Medical Hair Restoration
Medical hair restoration works with drugs taken through the mouth (oral) or applied in the place of hair loss (topical). Drugs work better when you are thinning and not yet bald. If your baldness has progressed to the shiny-scalp stage, it means your hair follicles are dead and drugs will not work for you – you will have to try surgery supplemented with drugs to see new hair.
Here are the medical treatments most doctors treating hair loss prescribe:-
- Minoxidil (topical treatment)
- Oral medicines for hair loss
- Laser comb
Minoxidil- was originally developed for high blood pressure. When people treated with minoxidil reported hair growth as a side effect, the medicine began to be used specifically to treat hair loss. Minoxidil is a vasodilator, and works by increasing blood supply to the roots of hair. This drug is the main effective ingredient in hair loss solutions like Rogaine.
Minoxidil is applied to the scalp as a lotion once or twice a day.

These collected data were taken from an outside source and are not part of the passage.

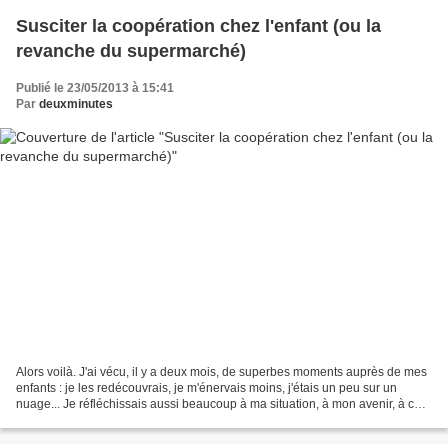
Susciter la coopération chez l'enfant (ou la
revanche du supermarché)
Publié le 23/05/2013 à 15:41
Par
deuxminutes
Alors voilà. J'ai vécu, il y a deux mois, de superbes moments auprès de mes
enfants : je les redécouvrais, je m'énervais moins, j'étais un peu sur un
nuage... Je réfléchissais aussi beaucoup à ma situation, à mon avenir, à ce
que j'allais bien pouvoir...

Depending on the brand and concentration your doctor prescribes, it might be greasy and not look good, but it works for most people. Concentrations from 2% up to 12% are available. The higher concentrations need a doctor’s prescription and carry a higher risk of facial hair growth – so be careful and keep consulting with your doctor when you use it.
Minoxidil shows results within six months for most people, and it is more effective for women than it is for men. For women, the hair growth stimulated by minoxidil is often permanent, and continues even after the woman stops the medicine. Men, on the other hand, tend to lose the hair they have grown once they stop applying the solution. If you have not seen any new growth after one year of using minoxidil, you are among the small number of people it does not work for. In this case, you need to switch to a higher concentration of the drug, or combine it with another drug, or try out some other treatment.
Minoxidil is often combined with other topical medicines to make it more effective. While minoxidil dilates blood vessels to increase blood supply to the scalp, these drugs have other effects that work synergistically to stop hair fall. Tretinoin, a form of vitamin A, promotes cell growth and makes hair grow for a longer time (technically, it lengthens the anagen phase), nicotinate and liposomes (usually added to minoxidil solutions) helps the absorption of minoxidil, and azelaic acid and saw palmetto (a palm tree extract) inhibit the production of dihydrotestosterone (DHT), the testosterone derivative that causes hair to fall.
Oral medicines are used alongside topical treatments to stop hair fall and promote hair growth.
Finasteride (the main ingredient in Propecia) inhibits the formation of 5-alpha reductase, which helps DHT to form in the hair roots and leads to the process of miniaturizing hair. Finasteride is a pill that is usually taken at a dosage of 1 mg per day. Side effects of finasteride include a reduced sex drive and sometimes problems achieving erection for men. Usually, stopping the drug will remove the side effects. Dutasteride works much like finasteride.
IMPORTANT: finasteride is for men. Pregnant women who take finasteride risk harming their unborn male babies because the drug interferes with the development of the sexual organs.
For women, low-androgen index birth control pills can help hair grow. Susceptible women taking high-androgen index birth control pills may experience severe hair fall and need to stop or switch to low-androgen index pills.
Laser Combs: Laser combs like the HairMax device use low-level laser light to supposedly heal and stimulate the scalp. The comb parts the hair so the light reaches the scalp, and you hold the comb over one area till it beeps, when you move it to a different area, slowly moving it all over your head. The comb reduces problems like dandruff, and actually stimulates hair growth. The HairMax laser comb has been approved by the FDA since 2007, but its efficacy is still disputed among doctors treating hair loss.